Introduction: Methamphetamine use is not a traditional risk factor for spontaneous coronary artery dissection (SCAD). There have been several case reports suggesting an association between methamphetamine use and SCAD. Case: We present a case of a 50-year-old female with a history of hypertension, hyperlipidemia, stroke, and active tobacco use who presented with substernal chest pain radiating to the back and abdomen with associated dyspnea and diaphoresis. The patient was also taking warfarin for a prior history of deep venous thrombosis. Her serum 5 th generation troponin level was elevated to a peak of 1135 ng/L, and a 12-lead EKG showed ST-elevations not meeting STEMI criteria (1mm in V3, 2mm in V4, and 0.5mm in V5). Coronary angiography showed a short section of SCAD type 1 involving the mid portion of the LAD with TIMI 3 flow. There was no significant atherosclerotic disease throughout any of the vessels. The patient was managed conservatively with medical therapy and had resolution of her pain.
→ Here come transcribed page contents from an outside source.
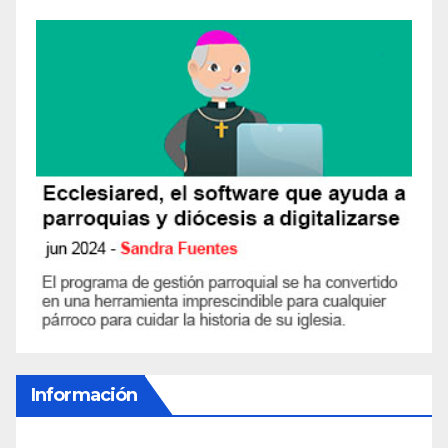
Información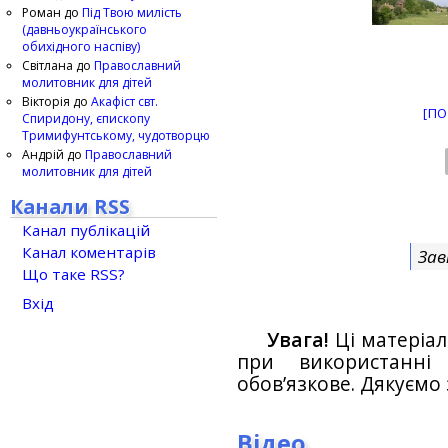
Роман
до
Під Твою милість
(давньоукраїнського
обихідного наспіву)
Світлана
до
Православний
молитовник для дітей
Вікторія
до
Акафіст свт.
[ПО
Спиридону, єпископу
Тримифунтському, чудотворцю
Андрій
до
Православний
молитовник для дітей
Канали RSS
Канал публікацій
Канал коментарів
Зав
Що таке RSS?
Вхід
Увага!
Ці матеріал
при використанн
обов’язкове. Дякуємо 
Відео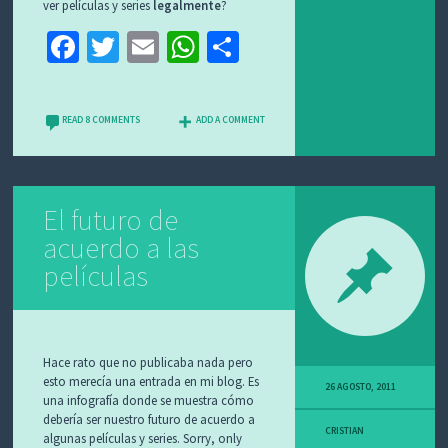
ver películas y series
legalmente
?
Fa
T
E
W
C
ce
wi
m
h
o
b
tt
ai
at
m
READ 8 COMMENTS
ADD A COMMENT
o
er
l
sA
p
o
p
ar
k
p
tir
El futuro de
acuerdo a las
películas
Hace rato que no publicaba nada pero
esto merecía una entrada en mi blog. Es
26 AGOSTO, 2011
una infografía donde se muestra cómo
debería ser nuestro futuro de acuerdo a
CRISTIAN
algunas películas y series. Sorry, only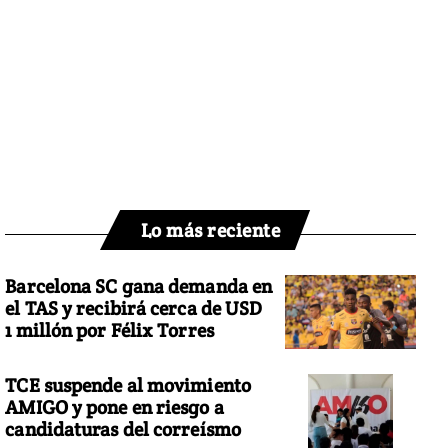
Lo más reciente
Barcelona SC gana demanda en
el TAS y recibirá cerca de USD
1 millón por Félix Torres
TCE suspende al movimiento
AMIGO y pone en riesgo a
candidaturas del correísmo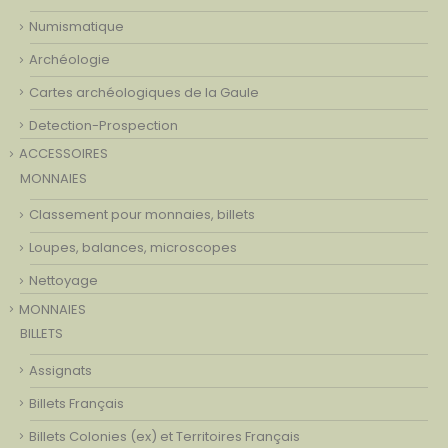
Numismatique
Archéologie
Cartes archéologiques de la Gaule
Detection-Prospection
ACCESSOIRES
MONNAIES
Classement pour monnaies, billets
Loupes, balances, microscopes
Nettoyage
MONNAIES
BILLETS
Assignats
Billets Français
Billets Colonies (ex) et Territoires Français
CT-angiography of the chest, abdomen and pelvis was performed to rule out dissection involving the aorta and its branches and was unrevealing. Urine toxicology screening returned positive for methamphetamine. Given a lack of other traditional risk factors aside from gender, the patient was diagnosed with SCAD secondary to methamphetamine use. Discussion: Traditional risk factors for SCAD include female sex, fibromuscular dysplasia, connective tissue disease, multiparity (our patient was parity 1), and exogenous hormone use. Methamphetamine use as well as prescription amphetamines have been associated with SCAD in several case reports. SCAD tends to occur in women with an absence of risk factors for coronary artery disease. However, even in patients with multiple risk factors for atherosclerosis and an absence of risk factors for SCAD, SCAD should not be excluded in the differential when a history of amphetamine use is elicited.